Starting temperature of phase separation for three-component systems.1 Symbols indicate the composition. •: standard composition; ○: low silica wt%; ▴: high silica wt%; ▪: high PE wt%; *: high or low DOP wt%.

Full size image

Three major results were observed: (1) The starting phase-separation temperature decreased with an increase in silica. (2) The starting phase-separation temperature increased with a decrease in silica. (3) An increase and decrease in the amount of PE and the amount of DOP (without an increase and decrease in the amount of silica) were similar to the typical changes in the PE concentration of PE and DOP. The starting phase-separation temperatures of these cases (a change in the amount of PE and a change in the amount of DOP) were slightly different, and the curves gradually decline to the right, as in the two-component phase-separation curve (Figure 3).

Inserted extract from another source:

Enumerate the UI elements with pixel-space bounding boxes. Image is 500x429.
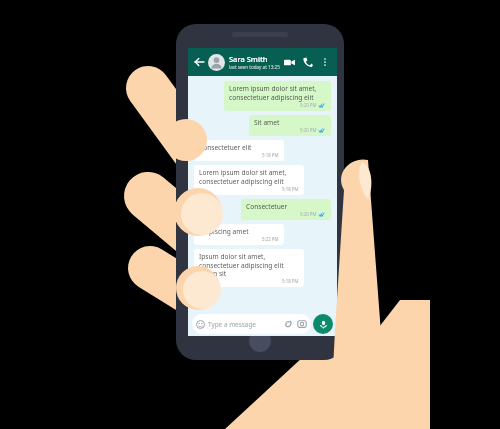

In the phase separation of these three-component systems, the apparent solvent amount is assumed to decrease because the silica absorbs the solvent. The following three results were determined from Figure 6. (1) The phase-separation temperature decreases when the silica concentration increases because the amount of absorbed solvent increases because of increased silica. Therefore, the amount of solvent that substantially involved with PE during the phase separation decreased. As a result, the apparent PE concentration increased, and the phase-separation temperature decreased. (2) A decrease in silica leads to a decrease in the apparent PE concentration and an increase in phase-separation temperature. (3) Changes in the amount of PE and the amount of DOP were similar to the usual change in PE concentration in PE and DOP.

To examine the effect of silica on phase-separation temperature and phase-separation rate, silica samples with different surface areas (130, 200 and 300 m2 g−1; AEROSIL) were used, and the phase-separation state was measured and compared with that of the two-component system. These results are shown in Figure 7.

Figure 7

Effects of silica surface area on the phase-separation rate and temperature of a two-component system.1 The heavy line shows the rate of phase separation and the light line shows the phase separation starting temperature. #130, #200 and #300 exhibit a three-component system, and 130, 200 and 300 show the surface area of the silica.

Full size image

Four major observations were made: (1) When the surface area of the silica was changed from 130 to 300 m2 g−1, a slight change in the starting phase-separation temperature (about 175 °C) was seen. In addition, little change was seen in the phase-separation ending temperature (about 145 °C). This measurement was not as accurate as the measurement of the starting temperature. (2) Torque increased with an increase in the surface area of silica over the entire temperature range. (3) The rate of phase separation for silica with a surface area of 300 m2 g−1 was slower than that for silica with a surface area of 130 m2 g−1. (4) The phase-separation rate of the three-component system that contains silica with a surface area of 300 m2 g−1 (#300 torque curve in Figure 7) has a smaller slope and was slower than the phase-separation rate of the two-component system (REF torque curve in Figure 7).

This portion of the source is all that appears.